IRAN -- ANALYST SAYS SOME SENIOR U.S. OFFICIALS DETERMINED TO STRIKE IRAN: "For months, I have told interviewers that no senior political or military official was seriously considering a military attack on Iran," Joseph Cirincione, director for non-proliferation at the Carnegie Endowment, writes in Foreign Policy magazine. "In the last few weeks, I have changed my view." Cirincione says his shift was partly triggered by "colleagues with close ties to the Pentagon and the executive branch who have convinced me that some senior officials have already made up their minds: They want to hit Iran." The ramifications of such an attack could be disastrous. Not only would it likely "rally the Iranian public around an otherwise unpopular regime, inflame anti-American anger around the Muslim world, and jeopardize the already fragile U.S. position in Iraq"; most importantly, a military strike would "almost certainly speed up" Iran's nuclear weapons development by sparking a "crash nuclear program that could produce a bomb in a few years." (Longtime U.S. counterrorism chief Richard Clarke also spoke out yesterday against military action in Iran.) Cirincione advises that the key now is to get as much information about the status of Iran's nuclear program "on the table for an open debate."
It remains to be seen whether the Bush administration's appreciation for history can be exported to the Iranian theater in time to forestall a blunder.

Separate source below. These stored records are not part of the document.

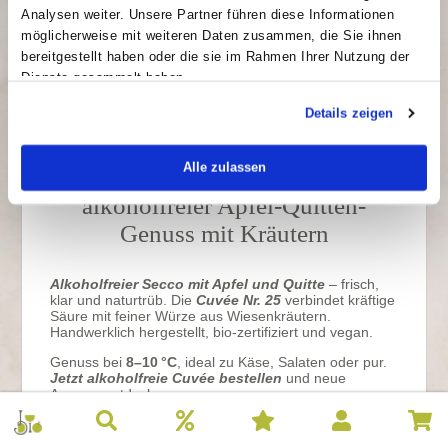
Analysen weiter. Unsere Partner führen diese Informationen
Artikelnr.: A7725
Sofort lieferbar,
Inhalt: 0.75 l
Lieferung in 1-5
möglicherweise mit weiteren Daten zusammen, die Sie ihnen
Grundpreis: 16,67 €/l
Tagen
bereitgestellt haben oder die sie im Rahmen Ihrer Nutzung der
Dienste gesammelt haben.
Details zeigen
Alle zulassen
Prisecco Cuvée Nr. 25 –
alkoholfreier Apfel-Quitten-
Genuss mit Kräutern
Alkoholfreier Secco mit Apfel und Quitte
– frisch,
klar und naturtrüb. Die
Cuvée Nr. 25
verbindet kräftige
Säure mit feiner Würze aus Wiesenkräutern.
Handwerklich hergestellt, bio-zertifiziert und vegan.
Genuss bei
8–10 °C
, ideal zu Käse, Salaten oder pur.
Jetzt alkoholfreie Cuvée bestellen
und neue
Aromen entdecken.
Zutaten
:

Either way, we can look forward to future explanations on the subject that will inform us of how uninformed we were beforehand, even those of us proven to be correct - but correct for the wrong reasons that only look like right reasons to the untrained eye stuck in a more mundane brand of immutable historical analysis.

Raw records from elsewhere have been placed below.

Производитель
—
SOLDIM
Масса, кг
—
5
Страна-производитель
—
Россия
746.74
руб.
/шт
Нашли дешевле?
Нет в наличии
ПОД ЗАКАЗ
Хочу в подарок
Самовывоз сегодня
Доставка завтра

Also of note, a curriculum was released with a listing of other ex-post facto lessons on history to be taught over the course of the next couple of decades by leading GOP figures*:

- Global Warming Is Real/Why Environmentalists Are To Blame For Inaction - How environmentalists thwarted the GOP's many plans to address global warming (Instructors: Gail Norton, Dick Cheney, Michael Crichton and James Inhofe, 4/01/15)

- It's the Blowback Stupid!: Why intense blowback from Iraq was entirely predictable and part of the flypaper strategy's phase II operations (Instructors: Paul Wolfowtiz, Dick Cheney and Donad Rumsfeld, 12/25/12)

- Torture Is Bad For Business: Why torture might actually hurt our cause in the war on terror - a shocking new theory (Instructors: Major General Geoffrey Miller, John Yoo, Alberto Gonzales, Dick Cheney and Donald Rumsfeld, 11/21/09)

- Deficits Matter: Why today's deficits are dangerous to our economic health and require us to shut down Social Security and Medicare (Instructors: Dick Cheney and Grover Norquist, 12/24/14)

- Evolution Is Real: What we now know about evolution that we actually knew all along beacuse it was obvious (duh) even when we supported teaching otherwise (Instructors: Rick Santorum, Sam Brownback and Bill Frist, 6/21/19)

* (please note: Any attempt to suggest that the above referenced future history would be knowable now by any or all of the leaders mentioned above will be treated as treason, lunacy, religious persecution, sedition, scaremongering, terrorist coddling, working for the other side, elitism and/or Frenchness. Any and all references to fact or knowledge in the above curriculum should not be acted upon until after the respective dates assigned to each lecture; provided, however that the theories discussed in the courses should be treated as groundbreaking knowledge, passed down from up high, at the time of disclosure.)